A few blocks away is the building that was the main post office from 1958 until last year. Its owner, the B.C. pension fund, is exploring whether the city is open to adding density to the modernist international-style building, Mr. McNaney said.
Mr. McNaney's report said B.C. Investment Management Corporation has approached the planning department, saying it is willing to consider allowing a tower on top of the existing building that would have a mix of condos and apartments, as well as commercial and hotel space. Heritage Vancouver put that Georgia Street main post office on its top 10 endangered sites list in 2012 and 2013.
Neither owner has done any design work yet while awaiting word on whether council will consider allowing extra density, so there is no suggestion of how they could add space onto distinctive buildings with complicated layouts.
The Georgia Street post office was built to accommodate trucks and heavy equipment, so it has a steel frame that could take a tower on top of it, Mr. McNaney said.
The architects who created Sinclair Centre in the 1980s designed an atrium and central courtyard to link the former post office, exchange house and two other two historic buildings. The space in the centre is not a piece of history that is protected from demolition.
Mr. McNaney said both post offices are significant and cannot be altered without careful thought.
"They are both very important heritage buildings, and that's the key consideration when we're thinking about this," he said.
However, a redevelopment with extra density would give the city some things it wants: more office space downtown close to transit, an incentive for the owners to do seismic upgrading and an incentive for B.C.'s pension fund to preserve as much heritage as possible in the Georgia Street post office.

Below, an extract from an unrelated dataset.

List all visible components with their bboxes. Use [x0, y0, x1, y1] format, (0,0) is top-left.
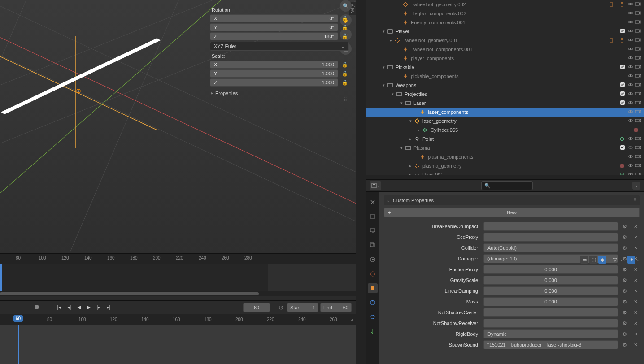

The proposals for the two buildings are the by-products of changes in Vancouver's downtown over the past few years.
After almost a decade of stagnation, office development has taken off. Employers want new, high-grade spaces that are close to transit because that is what their employees tell them they want.
But few properties are available to redevelop, as more than a dozen office towers are already in the works.
As well, the eastern end of downtown, near the Georgia Street post office, has become more attractive as office and cultural development has spread in that direction.
When the building was marketed three years ago, brokers noted that a lot of luxury retailers want to be downtown.
Officials from the B.C. investment-management corporation said when it bought the post office 2013 that it planned to look at creating a mix of uses on the site.